> _WHAT IS NEEDED_:
Go through the records and report each line holding the string "link".

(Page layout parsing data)
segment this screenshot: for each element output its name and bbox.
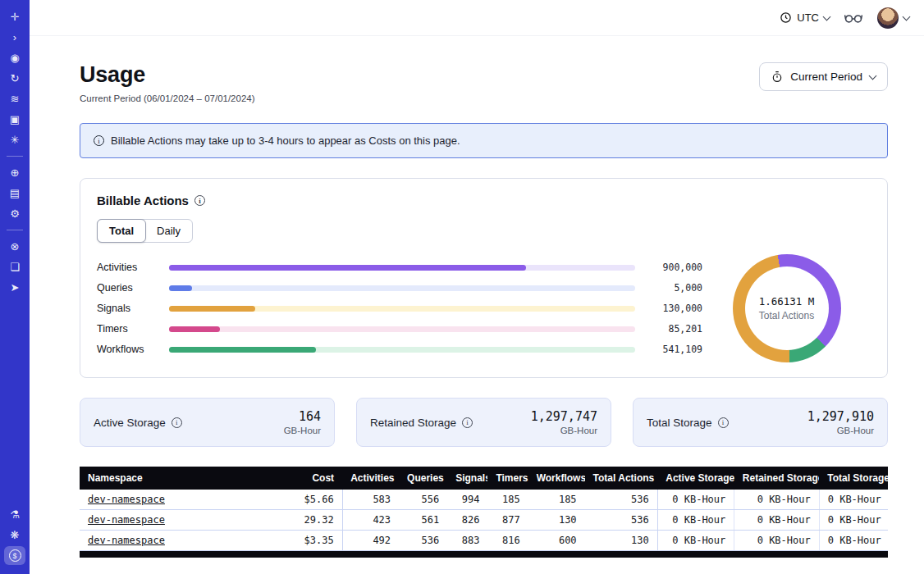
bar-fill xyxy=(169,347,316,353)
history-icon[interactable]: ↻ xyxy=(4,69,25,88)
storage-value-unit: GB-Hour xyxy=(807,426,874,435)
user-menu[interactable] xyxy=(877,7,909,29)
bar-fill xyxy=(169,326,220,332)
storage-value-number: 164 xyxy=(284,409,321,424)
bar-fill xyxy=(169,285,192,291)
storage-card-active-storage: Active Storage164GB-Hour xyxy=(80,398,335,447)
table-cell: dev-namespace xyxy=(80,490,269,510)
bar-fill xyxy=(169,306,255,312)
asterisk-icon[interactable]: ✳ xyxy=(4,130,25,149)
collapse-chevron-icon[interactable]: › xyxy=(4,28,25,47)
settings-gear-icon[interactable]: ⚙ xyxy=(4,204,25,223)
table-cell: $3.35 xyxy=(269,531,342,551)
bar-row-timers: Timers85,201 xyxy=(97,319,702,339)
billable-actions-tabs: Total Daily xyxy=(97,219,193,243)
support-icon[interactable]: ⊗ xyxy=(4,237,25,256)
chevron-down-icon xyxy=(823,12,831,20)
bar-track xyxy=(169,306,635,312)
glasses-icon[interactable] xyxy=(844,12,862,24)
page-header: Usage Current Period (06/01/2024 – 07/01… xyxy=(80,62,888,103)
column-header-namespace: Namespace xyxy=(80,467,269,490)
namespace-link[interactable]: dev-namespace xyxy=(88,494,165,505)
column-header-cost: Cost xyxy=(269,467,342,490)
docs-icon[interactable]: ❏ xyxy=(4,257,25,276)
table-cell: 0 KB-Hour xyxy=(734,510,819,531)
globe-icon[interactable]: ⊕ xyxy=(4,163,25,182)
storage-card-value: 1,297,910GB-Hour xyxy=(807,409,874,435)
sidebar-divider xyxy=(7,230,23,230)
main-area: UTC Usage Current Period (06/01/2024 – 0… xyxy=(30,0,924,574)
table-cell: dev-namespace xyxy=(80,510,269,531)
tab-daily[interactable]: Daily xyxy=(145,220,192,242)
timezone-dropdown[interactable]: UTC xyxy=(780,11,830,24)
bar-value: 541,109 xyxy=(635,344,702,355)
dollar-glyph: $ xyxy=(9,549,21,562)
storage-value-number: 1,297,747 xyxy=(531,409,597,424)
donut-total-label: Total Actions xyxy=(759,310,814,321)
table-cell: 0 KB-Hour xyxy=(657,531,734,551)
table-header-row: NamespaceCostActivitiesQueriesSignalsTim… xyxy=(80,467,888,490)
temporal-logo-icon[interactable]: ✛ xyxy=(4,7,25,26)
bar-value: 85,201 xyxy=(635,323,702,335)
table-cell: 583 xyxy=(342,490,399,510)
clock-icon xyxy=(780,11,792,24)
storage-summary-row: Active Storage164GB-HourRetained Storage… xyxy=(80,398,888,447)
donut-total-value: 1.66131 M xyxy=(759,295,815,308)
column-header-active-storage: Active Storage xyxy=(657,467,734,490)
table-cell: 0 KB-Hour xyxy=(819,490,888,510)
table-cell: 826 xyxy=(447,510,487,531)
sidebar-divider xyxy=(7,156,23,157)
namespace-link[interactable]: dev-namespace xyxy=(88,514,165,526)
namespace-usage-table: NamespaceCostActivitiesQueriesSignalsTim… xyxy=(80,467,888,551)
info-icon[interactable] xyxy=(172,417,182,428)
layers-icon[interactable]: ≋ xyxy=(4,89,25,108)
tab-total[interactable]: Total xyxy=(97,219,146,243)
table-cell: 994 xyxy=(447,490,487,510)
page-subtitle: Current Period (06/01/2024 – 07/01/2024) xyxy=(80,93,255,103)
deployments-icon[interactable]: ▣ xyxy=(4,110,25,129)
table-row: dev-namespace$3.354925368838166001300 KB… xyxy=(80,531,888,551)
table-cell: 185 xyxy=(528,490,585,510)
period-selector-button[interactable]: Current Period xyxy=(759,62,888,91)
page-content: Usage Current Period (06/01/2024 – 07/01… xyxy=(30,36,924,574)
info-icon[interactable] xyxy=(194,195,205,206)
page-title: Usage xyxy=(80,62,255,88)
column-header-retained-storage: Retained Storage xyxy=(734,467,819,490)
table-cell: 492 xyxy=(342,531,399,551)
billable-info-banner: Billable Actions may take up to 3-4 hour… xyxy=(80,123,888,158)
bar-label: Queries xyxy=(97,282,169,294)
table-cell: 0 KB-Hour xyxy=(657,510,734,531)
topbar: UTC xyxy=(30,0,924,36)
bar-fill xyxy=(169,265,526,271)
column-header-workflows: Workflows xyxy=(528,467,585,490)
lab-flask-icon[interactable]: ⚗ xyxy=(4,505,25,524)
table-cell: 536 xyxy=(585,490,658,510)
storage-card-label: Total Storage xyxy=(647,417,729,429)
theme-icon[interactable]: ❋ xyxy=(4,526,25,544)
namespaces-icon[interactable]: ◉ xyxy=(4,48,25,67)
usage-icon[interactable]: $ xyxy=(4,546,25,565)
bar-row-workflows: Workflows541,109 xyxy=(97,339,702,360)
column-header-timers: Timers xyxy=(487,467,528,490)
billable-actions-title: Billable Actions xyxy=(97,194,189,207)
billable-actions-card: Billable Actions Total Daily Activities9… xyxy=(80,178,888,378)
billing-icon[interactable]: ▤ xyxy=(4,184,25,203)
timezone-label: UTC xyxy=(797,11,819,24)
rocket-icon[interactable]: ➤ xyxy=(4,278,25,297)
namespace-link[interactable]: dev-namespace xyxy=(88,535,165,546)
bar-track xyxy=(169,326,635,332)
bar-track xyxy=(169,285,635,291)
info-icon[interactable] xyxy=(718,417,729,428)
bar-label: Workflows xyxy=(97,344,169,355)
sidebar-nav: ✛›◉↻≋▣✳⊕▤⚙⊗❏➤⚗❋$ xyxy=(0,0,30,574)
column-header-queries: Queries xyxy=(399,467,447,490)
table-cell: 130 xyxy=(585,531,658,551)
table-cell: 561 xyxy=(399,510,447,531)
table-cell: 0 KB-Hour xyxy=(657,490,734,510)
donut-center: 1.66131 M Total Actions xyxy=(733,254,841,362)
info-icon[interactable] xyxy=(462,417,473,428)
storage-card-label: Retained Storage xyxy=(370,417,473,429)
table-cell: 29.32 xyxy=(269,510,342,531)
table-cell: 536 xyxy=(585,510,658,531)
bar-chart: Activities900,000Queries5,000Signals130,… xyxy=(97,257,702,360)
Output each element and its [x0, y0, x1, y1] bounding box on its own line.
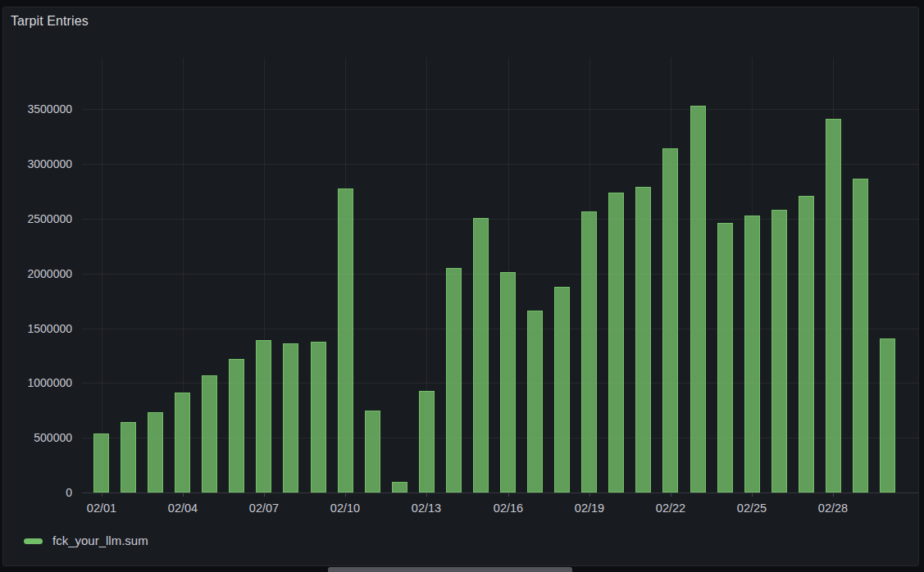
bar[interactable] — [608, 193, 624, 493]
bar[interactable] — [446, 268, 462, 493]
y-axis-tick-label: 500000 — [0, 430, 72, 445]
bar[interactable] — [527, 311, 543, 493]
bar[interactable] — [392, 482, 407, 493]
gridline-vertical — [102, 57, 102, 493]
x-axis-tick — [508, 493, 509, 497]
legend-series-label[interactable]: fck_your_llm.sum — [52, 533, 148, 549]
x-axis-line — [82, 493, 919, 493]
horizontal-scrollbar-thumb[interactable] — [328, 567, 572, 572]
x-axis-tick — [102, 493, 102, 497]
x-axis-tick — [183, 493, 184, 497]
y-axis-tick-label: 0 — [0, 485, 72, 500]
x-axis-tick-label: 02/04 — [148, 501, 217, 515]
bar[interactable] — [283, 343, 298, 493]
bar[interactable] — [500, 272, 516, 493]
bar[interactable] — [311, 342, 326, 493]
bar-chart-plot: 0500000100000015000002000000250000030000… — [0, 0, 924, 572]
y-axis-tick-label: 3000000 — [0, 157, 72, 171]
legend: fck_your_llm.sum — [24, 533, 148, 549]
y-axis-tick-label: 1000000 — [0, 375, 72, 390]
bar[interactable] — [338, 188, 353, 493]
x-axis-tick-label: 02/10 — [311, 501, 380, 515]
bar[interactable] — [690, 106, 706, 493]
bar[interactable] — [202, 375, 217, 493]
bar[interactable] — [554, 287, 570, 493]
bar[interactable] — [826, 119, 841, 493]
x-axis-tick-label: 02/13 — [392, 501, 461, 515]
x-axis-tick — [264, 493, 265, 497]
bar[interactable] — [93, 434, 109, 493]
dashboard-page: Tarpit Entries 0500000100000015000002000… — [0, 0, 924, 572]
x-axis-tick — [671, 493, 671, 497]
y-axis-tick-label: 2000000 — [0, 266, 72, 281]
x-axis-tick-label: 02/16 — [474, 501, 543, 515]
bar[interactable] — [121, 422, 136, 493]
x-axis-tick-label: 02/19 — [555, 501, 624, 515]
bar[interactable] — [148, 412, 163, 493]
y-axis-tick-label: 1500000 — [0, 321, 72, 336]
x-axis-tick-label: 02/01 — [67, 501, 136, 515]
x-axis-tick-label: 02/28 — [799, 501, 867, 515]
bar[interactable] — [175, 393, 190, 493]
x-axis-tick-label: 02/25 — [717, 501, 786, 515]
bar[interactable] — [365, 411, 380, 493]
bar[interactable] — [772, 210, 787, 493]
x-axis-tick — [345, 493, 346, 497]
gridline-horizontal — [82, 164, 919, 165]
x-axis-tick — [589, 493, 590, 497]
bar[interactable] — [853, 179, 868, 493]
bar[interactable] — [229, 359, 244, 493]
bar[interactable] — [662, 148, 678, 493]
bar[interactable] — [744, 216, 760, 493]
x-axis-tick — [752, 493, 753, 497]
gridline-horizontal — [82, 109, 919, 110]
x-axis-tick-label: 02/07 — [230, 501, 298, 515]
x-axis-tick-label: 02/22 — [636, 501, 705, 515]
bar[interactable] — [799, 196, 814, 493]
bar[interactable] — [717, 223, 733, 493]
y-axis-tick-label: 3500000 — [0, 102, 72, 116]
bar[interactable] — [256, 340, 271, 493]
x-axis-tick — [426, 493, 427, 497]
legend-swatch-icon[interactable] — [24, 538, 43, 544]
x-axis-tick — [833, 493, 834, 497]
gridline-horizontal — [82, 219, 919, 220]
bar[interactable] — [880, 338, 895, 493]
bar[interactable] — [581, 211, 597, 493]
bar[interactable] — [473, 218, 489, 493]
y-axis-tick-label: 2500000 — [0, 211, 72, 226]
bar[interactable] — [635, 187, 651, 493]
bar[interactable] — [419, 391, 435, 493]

> _RESPONSE BELOW_:
namespace-link[interactable]: dev-namespace xyxy=(88,494,165,505)
namespace-link[interactable]: dev-namespace xyxy=(88,514,165,526)
namespace-link[interactable]: dev-namespace xyxy=(88,535,165,546)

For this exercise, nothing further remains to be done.